Usually you want to measure multiple mRNAs. Even if you’re only interested in levels of one recipe, you need to normalize it to something so you make sure that if you see twice as many strawberry pie recipes under a set of conditions it isn’t just because you had RNA from twice as many cells.

Traditionally this is done by comparing levels of “housekeeping genes” which are recipes that are made at pretty constant levels under all conditions. It’s kinda like a bakery that always sells cheesecake – unlike strawberries, cream cheese never goes out of season, so the same amount of cheesecake is made year-round and you can compare samples after adjusting so that they have equal amounts of cheesecake-making.

Some “cheesecake-like” genes that are frequently used as “endogenous internal controls” are “cleaners” – UBC (a gene for ubiquitin which, as the name implies is pretty ubiquitous!

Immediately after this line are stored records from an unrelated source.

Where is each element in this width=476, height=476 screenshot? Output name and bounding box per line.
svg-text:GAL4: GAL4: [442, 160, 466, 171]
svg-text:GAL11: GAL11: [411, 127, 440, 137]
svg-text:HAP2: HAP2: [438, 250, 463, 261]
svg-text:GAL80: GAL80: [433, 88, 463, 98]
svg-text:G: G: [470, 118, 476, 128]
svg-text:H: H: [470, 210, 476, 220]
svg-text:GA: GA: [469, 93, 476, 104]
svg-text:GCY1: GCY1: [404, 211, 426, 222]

It’s expressed lots everywhere and is used as a tag to target unwanted proteins for degradation); genes for proteins involved in energy-making (including GAPDH (Glyceraldehyde 3-phosphate dehydrogenase) which plays a key role in glycolysis (sugar-breaking-down) and ATP5B (part of the ATP synthase machine that turns ADP to ATP); Genes for proteins that form a cell’s cytoskeleton (tubes, filaments, etc that give cells shape and help things move inside, etc.) – TUBB2B & TUBA1A (which makes the beta & alpha isoforms of tubulin, which makes up a system of microtubules that help things move in an orderly fashion throughout cells) & ACTB (which makes tubulin’s cytoskeletal friend actin)

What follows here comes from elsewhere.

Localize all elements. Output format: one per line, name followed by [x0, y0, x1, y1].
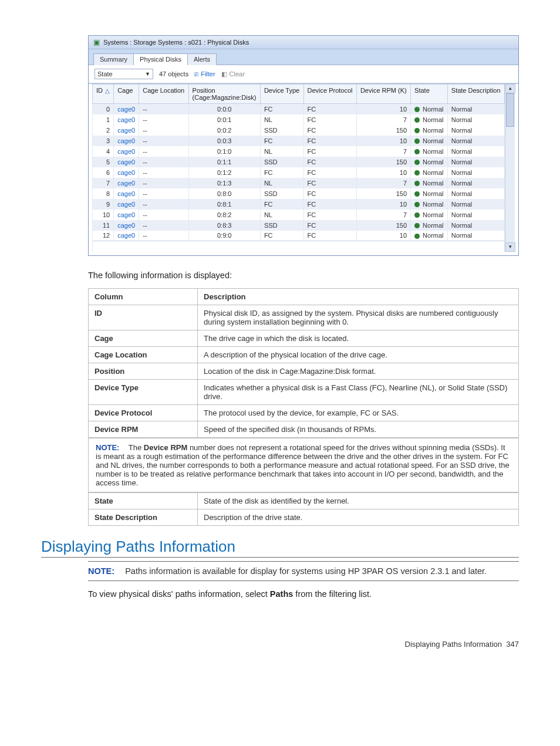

Since you want to count multiple things, you usually start by stabilizing and reverse-transcribing all the mRNA and/or all the RNA (mRNA or otherwise). To just RT the mRNA you can take advantage of that generic poly-A tail we saw earlier. Since A pairs with T, you can use a short stretch (usually 15) of DNA T’s (an oligo(dT)) as an all-mRNA-specific primer. It’ll latch onto the poly-A tail to provide a starting point for the reverse transcriptase.

If you provide a “normal” oligo-dT primer, it can latch on anywhere along the poly-A tail, but if you use an “anchored oligo-dT” which ends (3’ end) with a letter other than T (a G, C, or A that acts as an anchor) – it can only latch onto the part closest to the end of the unique stuff (binds at the 5’ end of the poly(A) tail.

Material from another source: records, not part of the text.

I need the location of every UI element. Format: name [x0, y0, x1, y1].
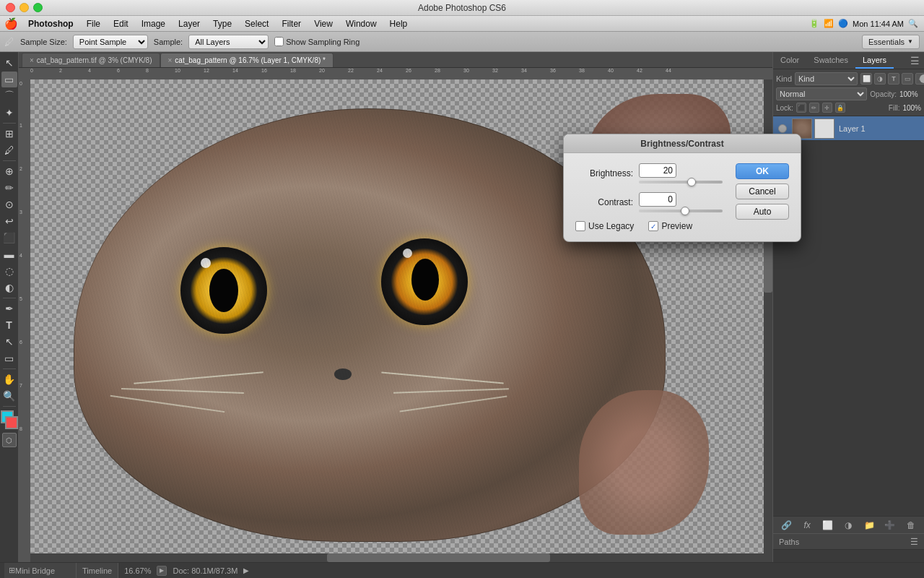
preview-checkbox[interactable] [648, 221, 658, 231]
minimize-button[interactable] [19, 3, 29, 12]
tool-clone[interactable]: ⊙ [1, 197, 17, 212]
essentials-dropdown[interactable]: Essentials ▼ [862, 35, 920, 49]
contrast-input[interactable] [639, 192, 676, 207]
filter-adj-icon[interactable]: ◑ [874, 73, 886, 85]
left-toolbar: ↖ ▭ ⌒ ✦ ⊞ 🖊 ⊕ ✏ ⊙ ↩ ⬛ ▬ ◌ ◐ ✒ T ↖ ▭ ✋ 🔍 … [0, 52, 19, 562]
menu-photoshop[interactable]: Photoshop [22, 17, 79, 30]
tab-2[interactable]: × cat_bag_pattern @ 16.7% (Layer 1, CMYK… [160, 53, 334, 67]
cancel-button[interactable]: Cancel [736, 184, 789, 199]
lock-image-icon[interactable]: ✏ [809, 103, 819, 113]
sample-size-select[interactable]: Point Sample 3 by 3 Average 5 by 5 Avera… [73, 35, 148, 49]
menu-image[interactable]: Image [136, 17, 171, 30]
zoom-toggle[interactable]: ▶ [157, 566, 167, 576]
tab-1[interactable]: × cat_bag_pattern.tif @ 3% (CMYK/8) [22, 53, 160, 67]
tool-separator-2 [3, 160, 16, 161]
use-legacy-item[interactable]: Use Legacy [575, 221, 634, 231]
tool-text[interactable]: T [1, 317, 17, 333]
color-wells[interactable] [1, 410, 18, 429]
tool-lasso[interactable]: ⌒ [1, 88, 17, 104]
menu-edit[interactable]: Edit [108, 17, 134, 30]
lock-all-icon[interactable]: 🔒 [835, 103, 845, 113]
tool-history[interactable]: ↩ [1, 213, 17, 229]
auto-button[interactable]: Auto [736, 204, 789, 220]
contrast-slider-track[interactable] [639, 210, 723, 212]
tab-swatches[interactable]: Swatches [806, 53, 855, 69]
menu-filter[interactable]: Filter [276, 17, 307, 30]
tool-hand[interactable]: ✋ [1, 371, 17, 387]
tab-layers[interactable]: Layers [855, 53, 894, 69]
tool-eyedropper[interactable]: 🖊 [1, 142, 17, 158]
brightness-input[interactable] [639, 163, 676, 178]
bc-dialog-titlebar[interactable]: Brightness/Contrast [564, 134, 801, 153]
tab-color[interactable]: Color [773, 53, 806, 69]
blend-mode-select[interactable]: Normal Dissolve Darken Multiply Color Bu… [776, 87, 867, 100]
status-arrow-icon[interactable]: ▶ [243, 566, 249, 574]
tool-move[interactable]: ↖ [1, 55, 17, 71]
menu-window[interactable]: Window [340, 17, 383, 30]
tool-spot-heal[interactable]: ⊕ [1, 163, 17, 179]
tool-path-select[interactable]: ↖ [1, 334, 17, 350]
adj-layer-btn[interactable]: ◑ [841, 519, 855, 532]
tool-dodge[interactable]: ◐ [1, 280, 17, 296]
tool-marquee[interactable]: ▭ [1, 72, 17, 87]
tab-1-close[interactable]: × [30, 56, 34, 64]
new-layer-btn[interactable]: ➕ [883, 519, 897, 532]
tool-crop[interactable]: ⊞ [1, 126, 17, 142]
background-color[interactable] [5, 416, 18, 429]
brightness-input-row [639, 163, 723, 178]
tool-shape[interactable]: ▭ [1, 350, 17, 366]
tool-zoom[interactable]: 🔍 [1, 388, 17, 404]
lock-position-icon[interactable]: ✛ [822, 103, 832, 113]
filter-shape-icon[interactable]: ▭ [902, 73, 913, 85]
bc-dialog-title: Brightness/Contrast [640, 139, 723, 149]
main-layout: ↖ ▭ ⌒ ✦ ⊞ 🖊 ⊕ ✏ ⊙ ↩ ⬛ ▬ ◌ ◐ ✒ T ↖ ▭ ✋ 🔍 … [0, 52, 924, 562]
timeline-btn[interactable]: Timeline [77, 563, 118, 579]
link-layers-btn[interactable]: 🔗 [779, 519, 793, 532]
apple-menu-icon[interactable]: 🍎 [4, 17, 18, 30]
sample-select[interactable]: All Layers Current Layer Current & Below [188, 35, 269, 49]
tab-2-close[interactable]: × [168, 56, 173, 64]
show-sampling-ring-label[interactable]: Show Sampling Ring [274, 37, 359, 46]
delete-layer-btn[interactable]: 🗑 [904, 519, 918, 532]
menu-layer[interactable]: Layer [173, 17, 206, 30]
menu-select[interactable]: Select [239, 17, 274, 30]
tool-brush[interactable]: ✏ [1, 180, 17, 196]
maximize-button[interactable] [33, 3, 43, 12]
horizontal-scrollbar[interactable] [30, 553, 772, 562]
brightness-label: Brightness: [575, 168, 633, 178]
group-btn[interactable]: 📁 [862, 519, 876, 532]
show-sampling-ring-checkbox[interactable] [274, 37, 284, 46]
brightness-slider-thumb[interactable] [687, 178, 696, 186]
layers-toolbar: Kind Kind Name Effect Mode Attribute Col… [773, 69, 924, 116]
filter-select[interactable]: Kind Name Effect Mode Attribute Color Sm… [795, 72, 858, 85]
lock-transparent-icon[interactable]: ⬛ [796, 103, 806, 113]
quick-mask-btn[interactable]: ⬡ [2, 433, 17, 447]
filter-icons: ⬜ ◑ T ▭ ◈ [860, 73, 924, 85]
brightness-contrast-dialog: Brightness/Contrast Brightness: [563, 134, 801, 242]
tool-pen[interactable]: ✒ [1, 301, 17, 316]
fx-btn[interactable]: fx [800, 519, 814, 532]
close-button[interactable] [6, 3, 15, 12]
panel-options-icon[interactable]: ☰ [910, 55, 924, 66]
mini-bridge-btn[interactable]: ⊞ Mini Bridge [4, 563, 77, 579]
contrast-slider-thumb[interactable] [681, 207, 689, 215]
menu-help[interactable]: Help [384, 17, 414, 30]
mask-btn[interactable]: ⬜ [821, 519, 835, 532]
paths-options-icon[interactable]: ☰ [910, 537, 918, 547]
search-icon[interactable]: 🔍 [908, 19, 918, 28]
filter-pixel-icon[interactable]: ⬜ [860, 73, 872, 85]
menu-type[interactable]: Type [207, 17, 237, 30]
menu-view[interactable]: View [308, 17, 339, 30]
menu-file[interactable]: File [81, 17, 106, 30]
brightness-slider-track[interactable] [639, 181, 723, 184]
filter-type-icon[interactable]: T [888, 73, 899, 85]
tool-blur[interactable]: ◌ [1, 263, 17, 279]
tool-eraser[interactable]: ⬛ [1, 230, 17, 246]
use-legacy-checkbox[interactable] [575, 221, 585, 231]
bc-buttons: OK Cancel Auto [736, 163, 789, 231]
tool-gradient[interactable]: ▬ [1, 246, 17, 262]
layer-visibility-icon[interactable] [777, 124, 788, 134]
preview-item[interactable]: Preview [648, 221, 692, 231]
tool-magic-wand[interactable]: ✦ [1, 105, 17, 121]
ok-button[interactable]: OK [736, 163, 789, 179]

To illustrate: imagine you have an mRNA that’s unique part ends in a C

blahblahblahCAAAAAAAAAAAAAAAAAAAA

If you use and un-anchored oligo(dT) like TTTTTTTT that can bind anywhere along the stretch of As and serve as a primer for the reverse transcriptase. So you can get

<——————————TTTTTTTT

blahblahblahCAAAAAAAAAAAAAAAAAAAA

<——————————————TTTTTTTT

blahblahblahCAAAAAAAAAAAAAAAAAAAA

etc. But if you use anchored oligo(dT)s where you have a mix of ATTTTTTTT, CTTTTTTTT, & GTTTTTTTT, only the G-version can bind and it can only bind in one spot

<——————GTTTTTTTT

blahblahblahCAAAAAAAAAAAAAAAAAAAA

oligo-dT primers are good if you don’t have much RNA to start with – but there are some disadvantages – like it can sometimes prime internal poly(A) sites (if an RNA happens to have a stretch of As before the end the primer can stick to the center of the recipe “thinking it’s the tail end” so you get a truncated (end-lobbed-off) version of the recipe, not the whole thing – and it can also bind to RNAs that aren’t mRNAs they just happen to have a lot of As (like some rRNAs (ribosomal RNAs)).

You can also have the “opposite problem” – some mRNAs like the ones for histone proteins are weird and un-tailed. And if you want to look at expression of things things like tRNA, rRNA, & noncoding RNAs, oligo oligo(dT)s won’t help you.

If you want to reverse transcribe TOTAL RNA (not just the mRNA but also tRNA, rRNA, noncoding RNA, etc.) you can use random oligo-dTs. These are short (6-9 nt) random sequences that are short enough that they’re likely to be found in lots of genes and you have enough variety that all the genes are likely to find several matches. So you end up with pieces of the recipe copied, not the full-length thing.

Even if you’re thing is tailed & even if you use anchored oligo(dT)s so you’re as close to the unique stuff as possible, mRNAs can be REALLY LONG and if you want to detect something further towards an mRNA’s start, random oligos or a mix of random & oligo-dT might be a better option.

If you only have a few you want to test & you want high sensitivity (be able to detect tiny amounts) you can use sequence specific primers that are designed to mach the mRNA you want to look for and are longer so those sequence aren’t found other places (unlike the shorter random ones)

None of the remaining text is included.